**EXERCISE REQUIREMENTS**. Here are the records. Write out exactly the lines between the one holding "การแข่งขันเครื่องบ" and the one holding "การประกวดมารยาท", inclusive.
•••
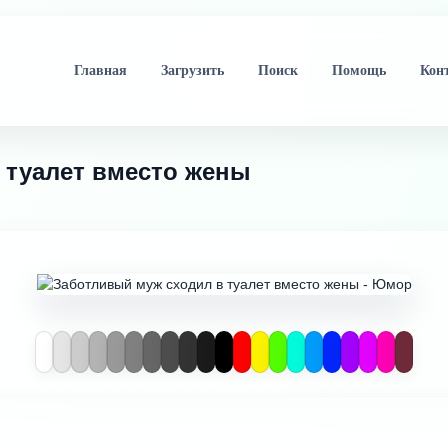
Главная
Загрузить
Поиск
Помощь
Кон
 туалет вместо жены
•••
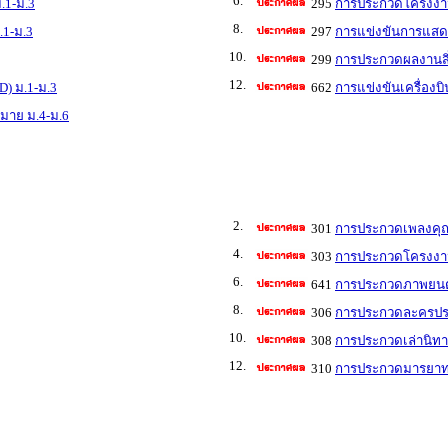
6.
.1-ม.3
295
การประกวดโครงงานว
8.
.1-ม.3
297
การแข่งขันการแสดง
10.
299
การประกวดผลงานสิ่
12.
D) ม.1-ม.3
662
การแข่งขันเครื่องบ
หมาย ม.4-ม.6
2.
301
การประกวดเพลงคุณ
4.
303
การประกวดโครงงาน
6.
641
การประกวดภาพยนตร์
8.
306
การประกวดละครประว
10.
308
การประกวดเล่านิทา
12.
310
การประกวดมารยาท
•••
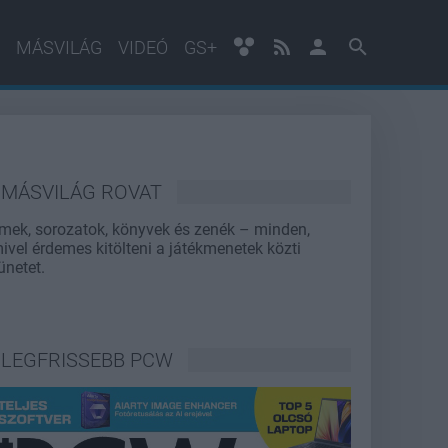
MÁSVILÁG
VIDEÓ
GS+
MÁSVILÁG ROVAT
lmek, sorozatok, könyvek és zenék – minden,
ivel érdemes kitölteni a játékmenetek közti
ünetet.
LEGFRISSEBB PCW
•••
**RESPONSE AREA**.
การแข่งขันเครื่องบ
หมาย ม.4-ม.6
2.
301
การประกวดเพลงคุณ
4.
303
การประกวดโครงงาน
6.
641
การประกวดภาพยนตร์
8.
306
การประกวดละครประว
10.
308
การประกวดเล่านิทา
12.
310
การประกวดมารยาท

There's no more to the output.